Transformer employs self-attention for natural language processing, enabling the parallel computation of input and output vectors and addressing the sequential processing limitations of recurrent neural network (RNN), convolutional neural network (CNN), and long short-term memory (LSTM) approaches [12]. However, this self-attention mechanism can be computationally expensive. In the literature, ASAG studies often measure success by high correlations and a minimal loss value on standard benchmark tests using widely accessible datasets [5]. Many researchers indicate that the performance of ASAG systems is closely tied to the volume of training data available [13].

Reimers et al. [14], argued that, while the BERT and RoBERTa language models have a new state-of-the-art performance in sentence-pair regression tasks like semantic textual similarity, enabling the input of all the sentences into the network, the computational overhead is considerable. Though ASAG is crucial, implementing these expensive models may pose challenges. In this research, we explore some other Sentence-Bidirectional Encoder Representations (SBERT) models as mentioned in [15], and then propose a simpler model by fine-tuning certain hyperparameters to optimize the ASAG performance.
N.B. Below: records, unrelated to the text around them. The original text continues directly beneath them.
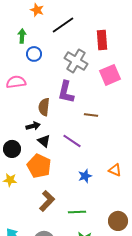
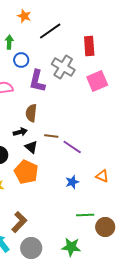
purple L-shape: (66, 92) -> (37, 81), moved
brown line: (91, 115) -> (51, 136), moved
purple line: (72, 141) -> (72, 147), moved
brown L-shape: (47, 201) -> (19, 222), moved
green line: (77, 212) -> (85, 215), moved

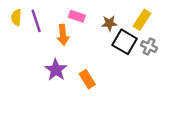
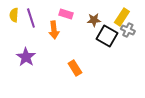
gray cross: (149, 47) -> (128, 30), moved
purple star: (56, 70) -> (26, 57), moved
The available datasets exhibit an imbalance in the distribution of data across different labels. For instance, The SciEnts Bank (SEB) dataset [16] has a correct answer ratio of 39.9%, with label 4 representing the correct answer, while labels 0–3 are considered incorrect answers. And in contrast, the Mohler dataset from the University of North Texas predominantly contains correct answers, with approximately 78% coming from labels 4–5 only. As mentioned in Ref. [17], achieving a balanced dataset is crucial for developing optimal models, although this is challenging in practice. Augmentation, a method within oversampling, involves enhancing an existing dataset by adding supplementary data. Various methods used for augmenting data in NLP include random deletion, synonym replacement, random swap, and back translation [13,17]. In this research, we augment the dataset by utilizing GPT to paraphrase the answer, serving as an additional strategy of synonyms replacement. Despite GPT’s inability to directly augment data, prompts can be utilized to generate synonyms and antonyms of words.

This paper is organized as follows: Section 2 reviews all works related to ASAG. Section 3 presents the proposed methods, including the datasets, evaluation metrics, and experiment setup used in this research. Section 4 presents a proof-of-concept implementation of the system and discussions of the experimental results. Section 5 concludes with all of the achievements from these experiments.

2. Related Works

This section starts by introducing the BERT network model, the baseline work in the area of ASAG, and describing how dataset augmentation influences the performance of ASAG.

In some various NLP tasks, BERT set a new state-of-the-art performance. BERT is a pre-trained transformer network [18]. Reimers and Gurevych recommended Sentence-BERT (SBERT), which uses Siamese BERT-Networks [14] to overcome some deficiencies in BERT. SBERT is a modification of the pre-trained BERT network that uses Siamese and triplet network structures to derive semantically meaningful sentence embeddings that can be compared using cosine similarity.

The SentenceTransformers framework provides various pre-trained models for NLP tasks. The model size and performance are different to each other. All these models have been evaluated for performance sentence embeddings and performance semantic search [14,19]. Table 1 shows some existing models related to sentence classification and question-answering.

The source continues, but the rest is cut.